In the post Binomial distribution: mean and variance, I proved that if $X$ is a binomial random variable with parameters $n$ (trials) and $p$ (probability of success) then the variance of $X$ is $np(1-p)$. If you'll notice my proof was by induction. You might ask, why would I do that? It's certainly one of the most roundabout and lengthy proofs of this fairly simple fact. Well, I think it's an interesting proof. Today, however, let's look at some shorter ones.

One shorter proof is to recall that I originally defined $X$ as

$$X = X_1 + \cdots + X_n$$ where $X_1,\dots, X_n$ are independent and identically distributed Bernoulli random variables; that is, a random variable that takes either the value 1 with probability $p$ or 0 with probability $1-p$. I used this fact to calculate the mean. Well, if you square this expression and calculate the expectation, it will already provide a much shorter calculation of $E(X^2)$, which is the main ingredient to showing that the variance of $X$ is $np(1-p)$.

But there's another proof that I like even better, and it uses generating functions. But besides liking the use of generating functions, I am also introducing them because I will need them for more advanced material on stochastic processes that I will talk about in the near future.

Let's recall the probability mass function of $X$. It's given by the formula

$$P(X=k) = \binom{n}{k}p^{k}(1-p)^{n-k}.$$ Since the variance of $X$ can be calculated by $E(X^2) – E(X)^2$ and we already know that $E(X) = np$, the key value that we need to compute is $E(X^2)$. This value by definition is the sum

$$E(X^2) = \sum_{k=0}^n k^2\binom{n}{k}p^k(1-p)^{n-k}.$$ The tricky part of this sum is the $k^2$ term.

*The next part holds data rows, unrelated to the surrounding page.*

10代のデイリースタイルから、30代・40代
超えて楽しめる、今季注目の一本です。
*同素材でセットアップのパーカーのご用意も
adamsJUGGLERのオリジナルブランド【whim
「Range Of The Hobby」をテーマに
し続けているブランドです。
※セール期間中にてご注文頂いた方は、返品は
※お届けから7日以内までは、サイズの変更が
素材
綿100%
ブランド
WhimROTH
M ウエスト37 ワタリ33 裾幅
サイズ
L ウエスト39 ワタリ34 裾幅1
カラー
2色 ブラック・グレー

There is a trick to evaluate a sum like this, and that is to consider the function

$$m(t) = \sum_{k=0}^n e^{tk}\binom{n}{k}p^k(1-p)^{n-k}$$ of the real variable $t$. Of the function $m(t)$ we make two observations. First, it is now easier to evaluate, as we will see soon. Second, the second derivative of this function evaluated at $t=0$ gives $E(X^2)$. In general, if $E(e^{tX})$ exists in some interval around zero, then its $n$th derivative evaluated at $t=0$ gives $E(X^n)$—also known as the $n$th moment. For this reason, $E(e^{tX})$ is called the moment generating function of the random variable $X$.

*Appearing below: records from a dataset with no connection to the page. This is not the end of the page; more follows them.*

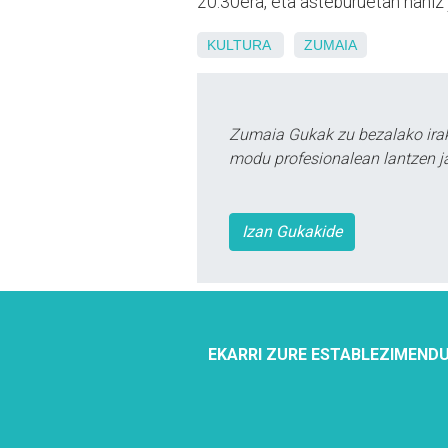
20:30era, eta asteburuetan nahiz
KULTURA
ZUMAIA
Zumaia Gukak zu bezalako irak
modu profesionalean lantzen ja
Izan Gukakide
EKARRI ZURE ESTABLEZIMENDU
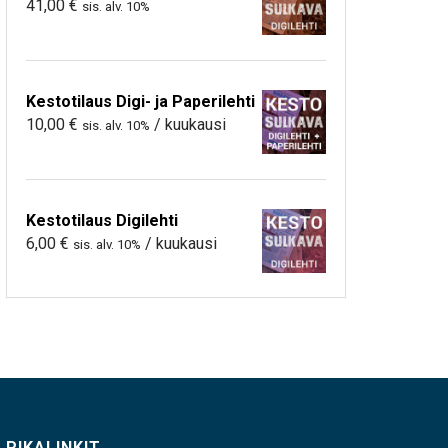
41,00
€
sis. alv. 10%
Kestotilaus Digi- ja Paperilehti
10,00
€
/ kuukausi
sis. alv. 10%
Kestotilaus Digilehti
6,00
€
/ kuukausi
sis. alv. 10%
PIKALINKIT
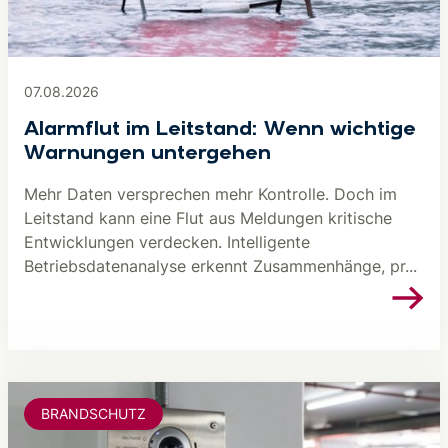
07.08.2026
Alarmflut im Leitstand: Wenn wichtige
Warnungen untergehen
Mehr Daten versprechen mehr Kontrolle. Doch im
Leitstand kann eine Flut aus Meldungen kritische
Entwicklungen verdecken. Intelligente
Betriebsdatenanalyse erkennt Zusammenhänge, pr...
BRANDSCHUTZ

Now, let us get onto evaluating the sum expression for $m(t)$. We have

$$m(t) = \sum_{k=0}^n \binom{n}{k}(pe^t)^k(1-p)^{n-k}.$$ But now this is just the expansion of $(pe^t + 1 – p)^n$, and this is a function much easier to work with. Its first derivative is

$$m'(t) = n(pe^t + 1 – p)^{n-1}pe^t,$$ which gives $E(X) = m'(0) = np$. So far so good. Now, calculate the second derivative as

$$m{'}{'}(t) = n(n-1)(pe^t + 1-p)^{n-2}p^2e^{2t} + n(pe^t + 1 – p)^{n-1}pe^t.$$ This gives us the second moment

$$\begin{align*}E(X^2) &= m{'}{'}(0) = n(n-1)p^2 + np\\

&=n^2p^2 + np(1-p).

\end{align*}$$ Therefore, the variance of $X$ is $E(X^2) – E(X)^2 = np(1-p).$ To me this seems like the best derivation of the variance of the binomial distribution because it avoids any fiddling with binomial coefficients and yields a function that gives you all the higher moments $E(X^n)$ should you need them.